▶ Problem description: Every record that follows should be copied exactly. No picture belongs in the copy.

(Record extracts Opens)

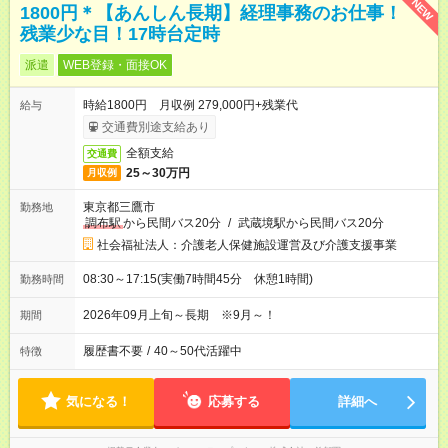
NEW
1800円＊【あんしん長期】経理事務のお仕事！
残業少な目！17時台定時
派遣
WEB登録・面接OK
時給1800円 月収例 279,000円+残業代
給与
交通費別途支給あり
全額支給
交通費
25～30万円
月収例
東京都三鷹市
勤務地
調布駅
から民間バス20分
/
武蔵境駅から民間バス20分
社会福祉法人：介護老人保健施設運営及び介護支援事業
08:30～17:15(実働7時間45分 休憩1時間)
勤務時間
2026年09月上旬～長期 ※9月～！
期間
履歴書不要
/
40～50代活躍中
特徴
気になる！
応募する
詳細へ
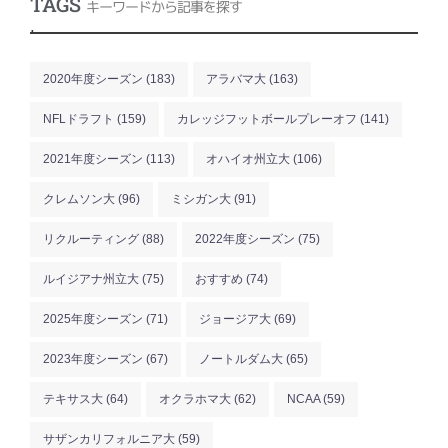
TAGS
キーワードから記事を探す
.
2020年度シーズン
(183)
アラバマ大
(163)
NFLドラフト
(159)
カレッジフットボールプレーオフ
(141)
2021年度シーズン
(113)
オハイオ州立大
(106)
クレムソン大
(96)
ミシガン大
(91)
リクルーティング
(88)
2022年度シーズン
(75)
ルイジアナ州立大
(75)
おすすめ
(74)
2025年度シーズン
(71)
ジョージア大
(69)
2023年度シーズン
(67)
ノートルダム大
(65)
テキサス大
(64)
オクラホマ大
(62)
NCAA
(59)
サザンカリフォルニア大
(59)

(Record extracts Closes)

▶ Expected output:
NEW
1800円＊【あんしん長期】経理事務のお仕事！
残業少な目！17時台定時
派遣
WEB登録・面接OK
時給1800円 月収例 279,000円+残業代
給与
交通費別途支給あり
全額支給
交通費
25～30万円
月収例
東京都三鷹市
勤務地
調布駅
から民間バス20分
/
武蔵境駅から民間バス20分
社会福祉法人：介護老人保健施設運営及び介護支援事業
08:30～17:15(実働7時間45分 休憩1時間)
勤務時間
2026年09月上旬～長期 ※9月～！
期間
履歴書不要
/
40～50代活躍中
特徴
気になる！
応募する
詳細へ
TAGS
キーワードから記事を探す
.
2020年度シーズン
(183)
アラバマ大
(163)
NFLドラフト
(159)
カレッジフットボールプレーオフ
(141)
2021年度シーズン
(113)
オハイオ州立大
(106)
クレムソン大
(96)
ミシガン大
(91)
リクルーティング
(88)
2022年度シーズン
(75)
ルイジアナ州立大
(75)
おすすめ
(74)
2025年度シーズン
(71)
ジョージア大
(69)
2023年度シーズン
(67)
ノートルダム大
(65)
テキサス大
(64)
オクラホマ大
(62)
NCAA
(59)
サザンカリフォルニア大
(59)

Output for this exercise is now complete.